Rapidamente os pés de Inês surgiram na escada, saltitando nas suas botas vermelhas de nabuco. No braço direito, descansava um casaco cor-de-rosa cujo capucho balançava ao compasso dos passos da pequena.
A mãe ajudou a pequena a vestir o casaco e a apertar o fecho. Pegaram nos chapéus-de-chuva e dirigiram-se ao estreito portão pesado, previamente aberto. Meteram-se as duas na carrinha, abandonando a urbanização, rumo ao liceu onde os dois irmãos de Inês esperavam pacientemente a sua chegada. Ao fundo da sua rua, a carrinha voltou à esquerda. Inês, encostada no leve banco com cinto à volta do seu corpo, observava a paisagem que desfilava diante dos seus olhos. Subitamente, puxou o corpo ligeiramente para a frente, alargando o cinto de segurança com a mão, para observar melhor o céu. Que era aquilo? Inês esfregou os olhos para ter a certeza de que estava a ver bem. No céu cinzento desenhava-se um arco multicolor que começava num ponto da terra para terminar noutro desconhecido. Que lindo! O arco parecia brilhar em todo o seu esplendor, reflectindo as suas cores em todas as direcções. Inês estava encantada com tanta beleza. Ficou calada por momentos, observando o arco em toda a sua magnificência.

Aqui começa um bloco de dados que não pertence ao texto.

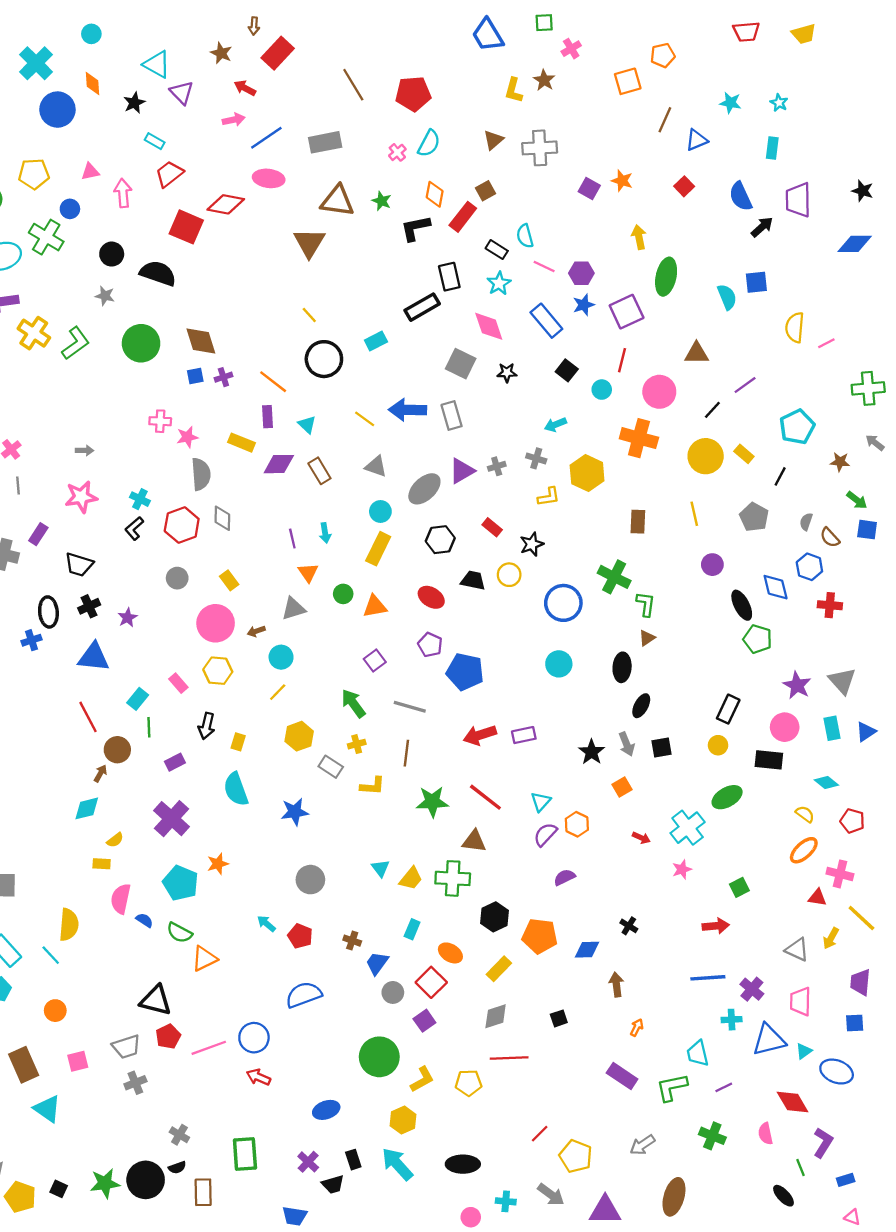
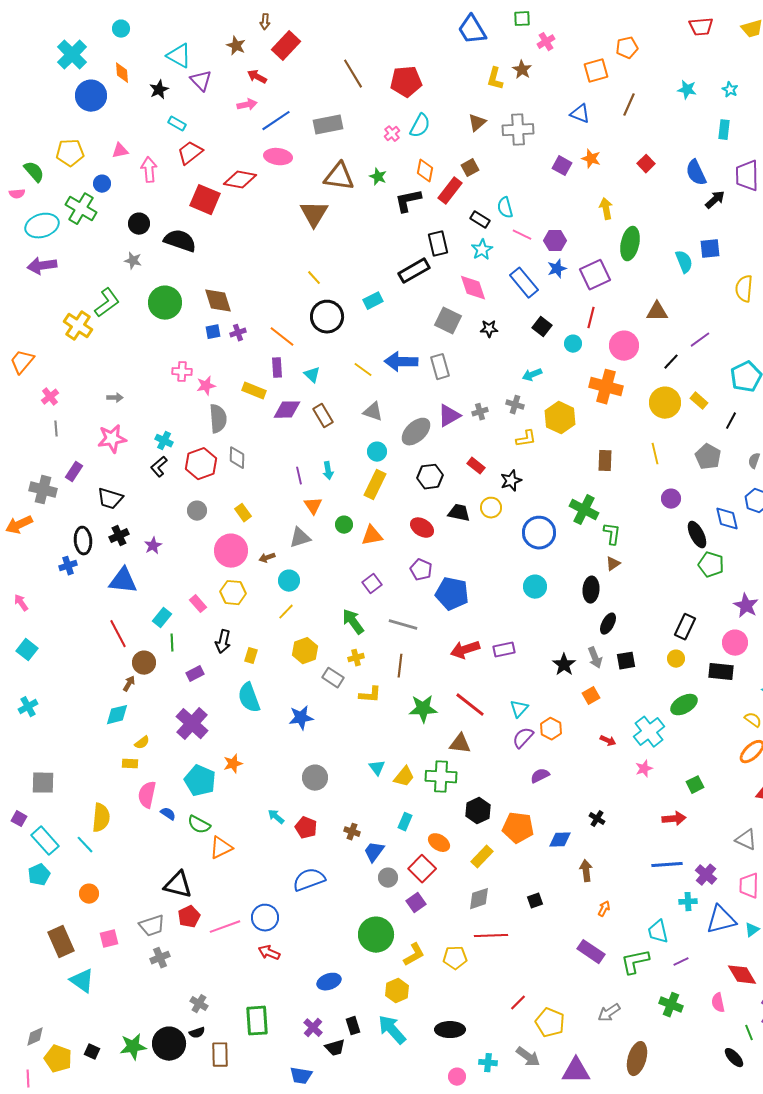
blue triangle: (697, 140) -> (580, 114), moved, turned 45
yellow cross: (34, 333) -> (78, 326), moved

Quando a curiosidade se tornou mais forte que a contemplação, Inês apontou na direcção do estranho arco:
- Mãe, o que é aquilo, ali, no céu? – perguntou a pequena.
A mãe desviou, por momentos, a sua atenção da estrada e, pelo espelho retrovisor, procurando a direcção em que a filha mais nova apontava. À sua frente, desenhava-se um elegante arco multicolor, resplandecente nas suas coloridas vestes.
A mãe sorriu.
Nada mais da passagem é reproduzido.